Toutefois, selon les informations recueillies, il est clair que les positions restent très éloignées. Les agendas des deux camps sont à l’opposé. Le 14 mars veut donner la priorité à l’élection présidentielle, qui sera suivie de la formation d’un gouvernement chargé d’organiser des élections législatives après l’adoption d’une nouvelle loi électorale. Le général Aoun et le 8 mars veulent, au contraire, commencer par l’organisation d’élections législatives sur la base d’une nouvelle loi électorale préparée par l’actuel gouvernement. Le nouveau Parlement, issu de ces élections, serait chargé d’élire un nouveau chef de l’Etat. Selon l’un des participants à la réunion du dialogue, tout le problème est donc là. Les discussions sur un éventuel amendement constitutionnel pour permettre l’élection du président de la République au suffrage universel ne sont que des vues de l’esprit, aucune partie politique n’étant convaincue que cette proposition a ses chances d’aboutir. D’ailleurs, à la fin de la réunion, le vice-président de la Chambre, Farid Makari, a été très clair sur la question, affirmant que l’élection du président par le peuple est irréalisable actuellement. Il est clair aussi que Nabih Berry lui-même n’est pas favorable à cette formule, dans la mesure où elle enlève au Parlement une prérogative importante, celle d’élire le chef de l’Etat…
Les discussions autour de la table ronde du dialogue au troisième étage du Parlement ont donc été sérieuses, calmes et profondes, mais elles n’ont permis aucune percée significative. Les débats tournent en rond et il est clair que, dans le schéma interne et régional actuel, aucune partie n’est prête à faire des concessions à l’autre. C’est d’ailleurs pourquoi les participants ont déclaré, à la fin de la réunion, qu’il s’agit d’un long processus. Ce processus est toutefois menacé par la position du général Aoun qui pourrait aussi décider de ne pas venir à la prochaine réunion, fixée à mardi 22 septembre.
D’ici-là, les contacts vont se multiplier pour maintenir ce filet de dialogue et convaincre Michel Aoun de participer personnellement aux discussions pour leur donner un caractère plus global et plus officiel. Pourtant, en dépit de la position pas encore tranchée du CPL, les milieux du 14 mars restent convaincus qu’un compromis est possible dans les prochains mois, en parallèle aux développements régionaux et internationaux.
Joëlle Seif
Des dizaines d’arrestations
L’appui clair de la communauté internationale au gouvernement a poussé les forces de l’ordre à réprimer sévèrement, mercredi, les manifestants de la société civile. Profitant des protestations organisées simultanément à la réunion du dialogue, les forces de l’ordre ont effectué de vastes rafles parmi les manifestants, dans une tentative de couper le mouvement et de séparer la tête de la base, pour mieux le vider de son contenu.
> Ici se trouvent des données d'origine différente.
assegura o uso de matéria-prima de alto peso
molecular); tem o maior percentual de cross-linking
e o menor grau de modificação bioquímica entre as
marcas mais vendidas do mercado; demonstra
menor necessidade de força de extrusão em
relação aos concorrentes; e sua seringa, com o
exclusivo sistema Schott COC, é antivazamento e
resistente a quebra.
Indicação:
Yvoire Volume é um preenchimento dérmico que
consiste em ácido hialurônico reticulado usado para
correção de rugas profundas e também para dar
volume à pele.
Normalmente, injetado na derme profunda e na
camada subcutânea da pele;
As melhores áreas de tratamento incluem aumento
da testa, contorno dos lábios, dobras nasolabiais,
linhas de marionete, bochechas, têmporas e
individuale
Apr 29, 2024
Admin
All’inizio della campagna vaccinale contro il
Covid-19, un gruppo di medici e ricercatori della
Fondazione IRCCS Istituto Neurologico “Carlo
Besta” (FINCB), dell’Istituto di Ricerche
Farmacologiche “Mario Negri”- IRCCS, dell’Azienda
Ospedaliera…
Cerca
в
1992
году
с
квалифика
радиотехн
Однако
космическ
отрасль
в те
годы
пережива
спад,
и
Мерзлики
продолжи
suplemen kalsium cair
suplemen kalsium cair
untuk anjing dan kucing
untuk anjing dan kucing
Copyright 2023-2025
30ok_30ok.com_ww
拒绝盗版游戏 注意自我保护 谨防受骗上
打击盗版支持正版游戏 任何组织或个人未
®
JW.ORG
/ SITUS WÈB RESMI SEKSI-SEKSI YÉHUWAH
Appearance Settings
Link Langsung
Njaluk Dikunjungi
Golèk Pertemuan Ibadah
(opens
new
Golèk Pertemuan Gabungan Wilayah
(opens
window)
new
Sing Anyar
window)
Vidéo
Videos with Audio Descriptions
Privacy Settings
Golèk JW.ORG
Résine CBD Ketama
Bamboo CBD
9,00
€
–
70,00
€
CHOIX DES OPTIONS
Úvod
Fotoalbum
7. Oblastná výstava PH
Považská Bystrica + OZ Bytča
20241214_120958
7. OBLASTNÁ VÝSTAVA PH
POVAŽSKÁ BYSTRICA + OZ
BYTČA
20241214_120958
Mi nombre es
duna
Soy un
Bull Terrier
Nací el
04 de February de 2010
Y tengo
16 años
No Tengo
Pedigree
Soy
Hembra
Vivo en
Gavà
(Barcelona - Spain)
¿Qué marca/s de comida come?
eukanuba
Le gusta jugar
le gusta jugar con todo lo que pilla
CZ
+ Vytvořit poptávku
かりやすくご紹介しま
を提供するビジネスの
Plus de 45 personnes, dont les principales figures du collectif du 29 août, ont été arrêtées, semant la confusion au sein du mouvement de protestation. Arrêter, intimider et paralyser… N’est-ce pas pourtant l’attitude de celui qui a peur? Et comme un malheur n’arrive jamais seul, les contestataires ont été attaqués à coups de pierres et de bâton par des bandes de jeunes qui entendaient protester contre les «injures proférées à l’encontre du président Nabih Berry».